CC: Como o Procultura quer modificar a relação com os megaprojetos?
JF: O Procultura cria possibilidades como não demonizar o investimento com potencial lucrativo: o ministério entra como parceiro, investidor. A depender do lucro do projeto, o percentual do investimento público inicial vai ser exatamente o percentual de retorno para o Estado.
Para se ter uma ideia, a cinematografia americana, de 100 mil filmes, 10 estouram, 30% são rentáveis e o resto tem problemas. A previsibilidade que o TCU imagina na cultura não existe. Eu teria de montar um instituto para prever taxa de lucro e investimento para cada empreendimento.
Um órgão definir previamente esse potencial abre a possibilidade de uma gestão subjetiva e pode resultar em arbitrariedades a partir de avaliações pouco consistentes. O Procultura trata de outra maneira: se for um empreendimento de alto valor lucrativo, vai haver uma parceria.
CC: O projeto quer estimular a desconcentração de capital cultural entre os pequenos, médios e grandes produtores?

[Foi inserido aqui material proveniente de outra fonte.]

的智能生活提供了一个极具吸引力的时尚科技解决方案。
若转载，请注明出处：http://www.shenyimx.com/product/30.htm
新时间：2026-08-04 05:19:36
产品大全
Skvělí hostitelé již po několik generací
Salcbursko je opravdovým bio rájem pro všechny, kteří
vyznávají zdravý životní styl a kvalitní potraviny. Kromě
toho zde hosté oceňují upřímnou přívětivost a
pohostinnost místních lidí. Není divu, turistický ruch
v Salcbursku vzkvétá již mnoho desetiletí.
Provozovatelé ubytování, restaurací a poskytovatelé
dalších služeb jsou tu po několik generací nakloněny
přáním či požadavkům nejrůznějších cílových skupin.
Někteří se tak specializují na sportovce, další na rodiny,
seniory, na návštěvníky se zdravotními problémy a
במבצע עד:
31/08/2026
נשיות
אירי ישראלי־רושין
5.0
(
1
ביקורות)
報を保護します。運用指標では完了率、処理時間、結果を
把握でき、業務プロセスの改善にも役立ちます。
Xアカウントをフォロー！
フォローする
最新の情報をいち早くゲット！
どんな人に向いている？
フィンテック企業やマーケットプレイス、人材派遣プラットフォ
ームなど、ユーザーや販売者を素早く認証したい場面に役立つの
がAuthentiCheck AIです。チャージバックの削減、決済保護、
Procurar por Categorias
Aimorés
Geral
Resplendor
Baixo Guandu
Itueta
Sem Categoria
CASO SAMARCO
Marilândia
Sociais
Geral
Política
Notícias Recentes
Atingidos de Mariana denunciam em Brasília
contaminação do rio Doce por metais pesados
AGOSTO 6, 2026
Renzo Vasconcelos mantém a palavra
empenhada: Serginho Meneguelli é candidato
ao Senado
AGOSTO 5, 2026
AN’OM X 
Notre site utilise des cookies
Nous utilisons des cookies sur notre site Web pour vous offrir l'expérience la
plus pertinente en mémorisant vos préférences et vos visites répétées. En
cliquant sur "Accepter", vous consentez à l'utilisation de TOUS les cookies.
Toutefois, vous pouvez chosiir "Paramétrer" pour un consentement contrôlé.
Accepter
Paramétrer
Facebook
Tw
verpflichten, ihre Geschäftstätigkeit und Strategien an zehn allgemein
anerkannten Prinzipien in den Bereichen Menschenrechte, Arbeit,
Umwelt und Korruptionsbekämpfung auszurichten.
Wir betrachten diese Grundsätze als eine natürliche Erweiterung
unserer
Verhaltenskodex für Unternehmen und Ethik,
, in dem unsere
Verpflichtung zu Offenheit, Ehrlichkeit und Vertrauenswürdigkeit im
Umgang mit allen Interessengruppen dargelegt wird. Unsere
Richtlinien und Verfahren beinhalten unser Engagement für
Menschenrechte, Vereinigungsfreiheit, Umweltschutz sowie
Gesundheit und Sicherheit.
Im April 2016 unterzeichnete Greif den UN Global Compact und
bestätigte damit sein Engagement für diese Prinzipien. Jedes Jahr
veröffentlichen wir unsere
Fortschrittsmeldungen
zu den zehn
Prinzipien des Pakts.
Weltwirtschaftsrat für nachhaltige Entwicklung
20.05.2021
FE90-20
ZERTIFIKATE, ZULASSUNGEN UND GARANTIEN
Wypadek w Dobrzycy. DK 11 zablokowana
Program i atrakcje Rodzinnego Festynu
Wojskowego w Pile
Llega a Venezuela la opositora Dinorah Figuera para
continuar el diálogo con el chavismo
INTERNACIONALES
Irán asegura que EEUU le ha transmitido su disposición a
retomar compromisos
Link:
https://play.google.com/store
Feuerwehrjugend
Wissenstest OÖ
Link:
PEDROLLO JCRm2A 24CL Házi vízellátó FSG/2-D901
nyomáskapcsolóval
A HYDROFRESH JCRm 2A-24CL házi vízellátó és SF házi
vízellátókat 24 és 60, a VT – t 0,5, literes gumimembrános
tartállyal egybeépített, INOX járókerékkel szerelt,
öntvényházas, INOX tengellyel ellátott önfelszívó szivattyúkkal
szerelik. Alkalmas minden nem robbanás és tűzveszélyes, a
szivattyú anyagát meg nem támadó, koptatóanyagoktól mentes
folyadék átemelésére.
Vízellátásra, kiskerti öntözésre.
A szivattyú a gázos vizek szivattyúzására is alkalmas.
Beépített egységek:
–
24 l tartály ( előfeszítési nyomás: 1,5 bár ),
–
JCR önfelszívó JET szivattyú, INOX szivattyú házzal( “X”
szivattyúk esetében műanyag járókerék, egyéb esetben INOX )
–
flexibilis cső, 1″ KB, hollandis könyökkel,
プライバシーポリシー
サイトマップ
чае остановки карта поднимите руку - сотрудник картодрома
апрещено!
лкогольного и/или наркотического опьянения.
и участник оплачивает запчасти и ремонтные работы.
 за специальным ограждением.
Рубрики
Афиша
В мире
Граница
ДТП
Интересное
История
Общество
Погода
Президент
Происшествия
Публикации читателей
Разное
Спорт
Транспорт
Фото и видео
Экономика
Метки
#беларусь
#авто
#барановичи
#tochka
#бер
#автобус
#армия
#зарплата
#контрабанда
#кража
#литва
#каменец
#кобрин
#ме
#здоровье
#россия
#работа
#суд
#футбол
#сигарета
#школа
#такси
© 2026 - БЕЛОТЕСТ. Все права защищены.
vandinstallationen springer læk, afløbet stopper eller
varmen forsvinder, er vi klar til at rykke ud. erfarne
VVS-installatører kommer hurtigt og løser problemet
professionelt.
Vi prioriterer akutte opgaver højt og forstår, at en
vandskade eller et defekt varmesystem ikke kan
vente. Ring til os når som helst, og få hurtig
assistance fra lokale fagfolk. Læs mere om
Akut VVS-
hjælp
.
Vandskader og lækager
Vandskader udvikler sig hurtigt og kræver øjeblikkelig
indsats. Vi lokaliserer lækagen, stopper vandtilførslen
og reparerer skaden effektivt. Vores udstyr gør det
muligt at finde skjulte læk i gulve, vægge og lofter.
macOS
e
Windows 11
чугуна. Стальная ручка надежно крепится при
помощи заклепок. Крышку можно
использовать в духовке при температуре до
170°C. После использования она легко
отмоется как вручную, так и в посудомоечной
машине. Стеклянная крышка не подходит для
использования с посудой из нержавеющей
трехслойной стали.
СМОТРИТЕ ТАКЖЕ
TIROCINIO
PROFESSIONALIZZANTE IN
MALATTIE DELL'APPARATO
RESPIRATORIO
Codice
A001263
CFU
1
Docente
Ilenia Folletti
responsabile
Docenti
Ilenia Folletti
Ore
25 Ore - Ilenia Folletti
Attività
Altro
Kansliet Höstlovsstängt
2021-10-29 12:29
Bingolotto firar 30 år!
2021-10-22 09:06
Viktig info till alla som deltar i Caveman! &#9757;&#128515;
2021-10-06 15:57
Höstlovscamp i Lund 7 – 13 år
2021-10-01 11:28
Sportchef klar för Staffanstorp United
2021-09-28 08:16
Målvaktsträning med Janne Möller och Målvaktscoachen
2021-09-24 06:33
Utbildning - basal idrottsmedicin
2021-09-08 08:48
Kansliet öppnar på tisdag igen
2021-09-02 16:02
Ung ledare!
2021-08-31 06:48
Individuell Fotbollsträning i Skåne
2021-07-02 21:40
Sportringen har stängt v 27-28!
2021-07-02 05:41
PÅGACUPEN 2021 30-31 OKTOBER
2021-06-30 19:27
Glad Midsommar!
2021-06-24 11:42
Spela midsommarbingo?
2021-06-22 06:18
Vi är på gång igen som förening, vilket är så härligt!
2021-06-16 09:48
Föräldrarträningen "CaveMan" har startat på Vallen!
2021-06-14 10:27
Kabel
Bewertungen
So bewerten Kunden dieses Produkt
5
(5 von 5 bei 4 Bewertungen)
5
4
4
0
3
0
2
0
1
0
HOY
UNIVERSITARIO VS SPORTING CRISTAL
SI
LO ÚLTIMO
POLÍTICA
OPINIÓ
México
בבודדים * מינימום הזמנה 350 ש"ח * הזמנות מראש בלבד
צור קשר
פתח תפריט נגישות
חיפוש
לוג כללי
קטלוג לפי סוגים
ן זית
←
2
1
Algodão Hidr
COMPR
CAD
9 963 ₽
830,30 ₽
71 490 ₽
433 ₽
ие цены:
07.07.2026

JF: Não se pode definir assim, de forma abstrata. No caso da música, por exemplo, temos um nível de produção altíssimo.
Em uma conversa com o Gilberto Gil, ele me disse que seria muito mais difícil para ele, Caetano e outros emplacarem hoje, pois há pelo menos uns 50 músicos com o mesmo padrão de criatividade. Ou seja, a música brasileira não está em crise. O que está em crise é o sistema de promoção e venda da música brasileira.
A cadeia produtiva da música está desestruturada. Hoje um menino de escola primária tem condições de vender conteúdos musicais para os colegas com pen drive, há grande reprodutividade. A internet modificou o panorama e as majors não se modificaram.
Hoje, a coisa mais difícil é a afirmação dos músicos, é tudo muito imediatista, vem muito das ações dos produtores e de um ou outro curador. Na música, é preciso investir naquilo que não é conhecido, é preciso montar uma estrutura de difusão, de promoção, de festivais para dar visibilidade a essa música.
E precisamos pensar em todas as áreas, inclusive no mercado internacional. Se exportarmos nossos artistas para o mercado de língua portuguesa, ibero-americano e latino-americano, teremos o terceiro maior mercado de cultura do mundo.
CC: Os artistas independentes sofrem muito com a desagregação dessa cadeia produtiva.
JF: Vamos dar um passo importantíssimo. Estamos trabalhando com os músicos no sentido de regulamentar o direito autoral na internet. A regulação nacional não é suficiente, estamos dialogando com países da América Latina, Caribe, Europa e a Unesco. Hoje, temos duas economias de música: uma grande, na internet, e uma média, que são os shows. Marisa Monte me disse: “eu lhe dou todos os meus CDs, pois eles não têm importância econômica alguma. São cartões de visita”. Por isso, precisamos focar na internet.
CC: O Procultura quer promover a desconcentração regional dos incentivos ficais. Hoje 80% deles concentram-se na região Sudeste. Por outro lado, um pouco de concentração não é inevitável, como no caso do cinema?
JF: Concentração é parte da realidade. Há áreas mais desenvolvidas, com infraestrutura maior, que possibilitam o surgimento de mais artistas, mas 80% em dois estados é um escândalo.
Não se trata de igualitarismo burro. O Estado tem obrigação de corrigir as distorções sociais. Quando começamos a construção dessa política, alguns cineastas do Rio e São Paulo diziam que cinema é indústria e deve se concentrar em uma região, mas a criatividade não é industrial, precisamos que o povo brasileiro se veja na sua diversidade nas telas de cinema.
Hoje tem produtor em todo o Brasil, o cinema cearense, pernambucano e brasiliense estão bombando. A concentração burra é tão burra quanto a tentativa de um igualitarismo abstrato.